Returns achievement levels using weights and variance estimates appropriate for the edsurvey.data.frame.

Usage

achievementLevels(achievementVars = NULL, aggregateBy = NULL, data,
  cutpoints = NULL, returnDiscrete = TRUE, returnCumulative = FALSE,
  weightVar = NULL, jrrIMax = 1, schoolMergeVarStudent = NULL,
  schoolMergeVarSchool = NULL, omittedLevels = TRUE,
  defaultConditions = TRUE, recode = NULL)

Arguments

achievementVars

character vector indicating variables to be included in the achievement levels table, potentially with a subject scale or subscale. When the subject scale or subscale is omitted, then the default subject scale or subscale is used. You can find the default composite scale and all subscales using the function showPlausibleValues.

aggregateBy

character vector specifying variables to aggregate achievement levels by.
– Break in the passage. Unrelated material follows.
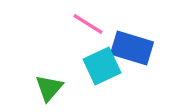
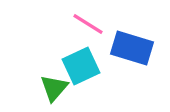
cyan square: moved 21 px left
green triangle: moved 5 px right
The percent column sums up to 100 for all levels of all variables specified here. When set to default of NULL, the percent column sums up to 100 for all levels of all variables specified in in achievementVars.

data

an edsurvey.data.frame.

cutpoints

numeric vector indicating cut points. Set to standard NAEP cut points for Basic, Proficient, Advanced by default.

returnDiscrete

logical indicating if discrete achievement levels should be returned. Defaults to TRUE.

returnCumulative

logical indicating if cumulative achievement levels should be returned. Defaults to FALSE.

weightVar

character indicating the weight variable to use; see Details.

jrrIMax

numeric value. When using jackknife variance estimation method, the \(V_{jrr}\) term (see Details) can be estimated with any positive number of plausible values and is estimated on the first of the lower of the number of available plausible values and jrrIMax. When jrrIMax is set to Inf, all of the plausible values will be used. Higher values of jrrIMax lead to longer computing times and more accurate variance estimates.

schoolMergeVarStudent

a character variable name from the student file used to merge student and school data files. Set to NULL by default.

schoolMergeVarSchool

a character variable name from the school file used to merge student and school data files. Set to NULL by default.

omittedLevels

a logical value. When set to the default value of TRUE, drops those levels of all factor variables that are specified in achievementVars and aggregateBy. Use print on an edsurvey.data.frame to see the omitted levels.

defaultConditions

a logical value. When set to the default value of TRUE, uses the default conditions stored in edsurvey.data.frame to subset the data. Use print on an edsurvey.data.frame to see the default conditions.

recode

a list of lists to recode variables. Defaults to NULL. Can be set as recode = list(var1= list(from=c("a,"b","c"), to ="d")). See Examples.

Value

A list containing up to two data.frame (s), one for each of the discrete and cumulative achievement levels as determined by returnDiscrete and returnCumulative. The data.frame contains the following columns:

Level

One row for each level of the specified achievement cut points.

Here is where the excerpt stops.